How Differences among Data Collectors are Reflected in the Reliability and Validity of Data Collected by Likert- Type Scales?
Year: 2014 Vol: 14 Number: 6
The purpose of this study is to investigate association of data collectors’ differences with the differences in reliability and validity of scores regarding affective variables (motivation toward science learning and science attitude) that are measured by Likert-type scales. Four researchers trained in data collection and seven science teachers who did not undergo any training, gathered data from 391 ninth-grade students. The data collection instruments were the “Motivation toward Science Learning Scale” and “Science Attitude Scale.” Data collection applications were conducted in four stages, two of which were accomplished four weeks apart by the researchers.
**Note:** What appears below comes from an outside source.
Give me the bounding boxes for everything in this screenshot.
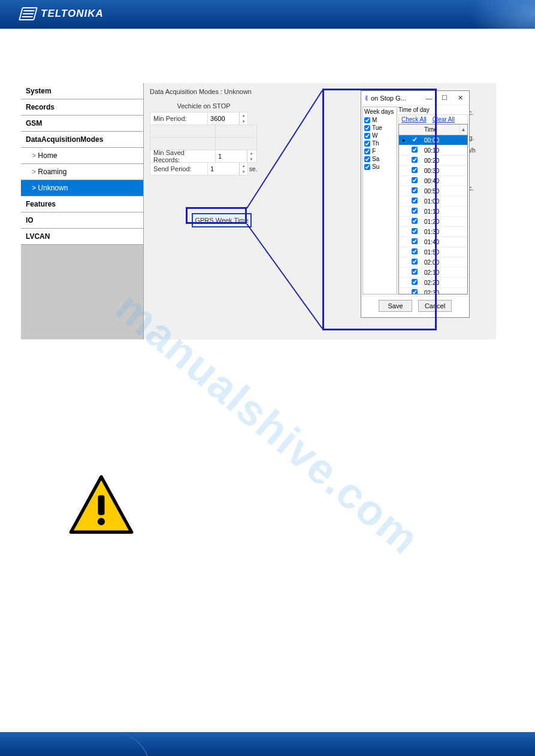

The remaining two stages were accomplished four weeks apart by the teachers. A principal component analysis, confirmatory factor analysis, Cronbach’s alpha reliability analysis, Pearson correlation test for convergent validity, and t-test for the differences between the mean scores of each data collection stage were used for the data analysis. The results showed that motivation toward science learning and attitude toward science were high but the factor structures and reliability values, which were obtained by different data collectors, were different for the two scales. As another result, the convergent validity between the scores on the scales was shown to be sufficient for the measurements. However, the results of difference tests on the mean scores of the applications showed that there was a statistically significant difference between the mean scores of the two motivation scale applications by the teachers.